Albanese in versione Sherlock Holmes

E come se non bastasse, a completare il quadro ci ha pensato Francesca Albanese, relatrice speciale ONU per i territori palestinesi, che si è precipitata al porto per «capire i fatti». Con zelo investigativo degno di un romanzo giallo, si è messa a raccogliere testimonianze, ignorando che le autorità tunisine avessero già parlato chiaro: nessun drone, solo un incendio accidentale.

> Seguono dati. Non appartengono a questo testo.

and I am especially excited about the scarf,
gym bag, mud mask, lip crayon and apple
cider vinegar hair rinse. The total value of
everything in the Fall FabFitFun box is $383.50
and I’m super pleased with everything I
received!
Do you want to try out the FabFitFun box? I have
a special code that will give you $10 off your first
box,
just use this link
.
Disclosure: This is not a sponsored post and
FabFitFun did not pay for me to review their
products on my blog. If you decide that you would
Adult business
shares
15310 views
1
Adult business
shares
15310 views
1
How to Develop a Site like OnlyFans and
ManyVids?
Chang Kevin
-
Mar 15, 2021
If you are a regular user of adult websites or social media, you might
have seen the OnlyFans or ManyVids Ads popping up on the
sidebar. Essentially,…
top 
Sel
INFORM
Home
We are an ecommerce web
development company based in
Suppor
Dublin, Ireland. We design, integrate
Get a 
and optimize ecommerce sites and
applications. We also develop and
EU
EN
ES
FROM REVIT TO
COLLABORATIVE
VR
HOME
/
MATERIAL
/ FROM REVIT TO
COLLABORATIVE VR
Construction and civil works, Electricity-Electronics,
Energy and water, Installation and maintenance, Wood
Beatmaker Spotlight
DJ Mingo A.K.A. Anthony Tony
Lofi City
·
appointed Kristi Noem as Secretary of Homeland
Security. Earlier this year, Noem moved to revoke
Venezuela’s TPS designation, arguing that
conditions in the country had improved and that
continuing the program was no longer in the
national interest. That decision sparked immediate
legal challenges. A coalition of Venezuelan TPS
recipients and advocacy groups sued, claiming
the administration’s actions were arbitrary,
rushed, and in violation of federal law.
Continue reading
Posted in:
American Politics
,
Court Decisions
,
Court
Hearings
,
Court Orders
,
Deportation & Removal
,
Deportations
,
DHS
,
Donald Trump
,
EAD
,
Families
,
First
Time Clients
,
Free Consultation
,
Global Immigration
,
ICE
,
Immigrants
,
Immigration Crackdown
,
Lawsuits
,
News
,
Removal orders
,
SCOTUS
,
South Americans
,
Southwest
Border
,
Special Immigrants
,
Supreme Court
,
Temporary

Il risultato è un copione quasi surreale: un incidente tecnico trasformato in atto di guerra, un corteo a Roma che si infiamma per un “drone fantasma”, e un’ONU che manda un proprio inviato speciale a indagare non su missili o arsenali, ma su giubbotti di salvataggio bruciati. In definitiva, il vero incendio non è quello che ha annerito la coperta del Family, ma quello della propaganda. L’episodio dimostra ancora una volta come le flottiglie per Gaza abbiano più valore come palcoscenico mediatico che come missione umanitaria. E dimostra come in Italia l’opposizione sia sempre pronta a trasformare un banale incidente in tragedia politica da sfruttare contro il governo. Alla fine, l’unico drone che si è visto davvero è quello dell’immaginazione. Ma tra attivisti che parlano di bombe inesistenti, opposizioni che sventolano parole come “genocidio” e una relatrice ONU che scambia giubbotti in fiamme per ordigni teleguidati, il dubbio resta: siamo davanti a un incidente marittimo o a una pièce teatrale? E se davvero si tratta di teatro, qualcuno dovrebbe ricordare a Francesca Albanese che Sherlock Holmes era un personaggio di fantasia. Proprio come il drone di Sidi Bou Said.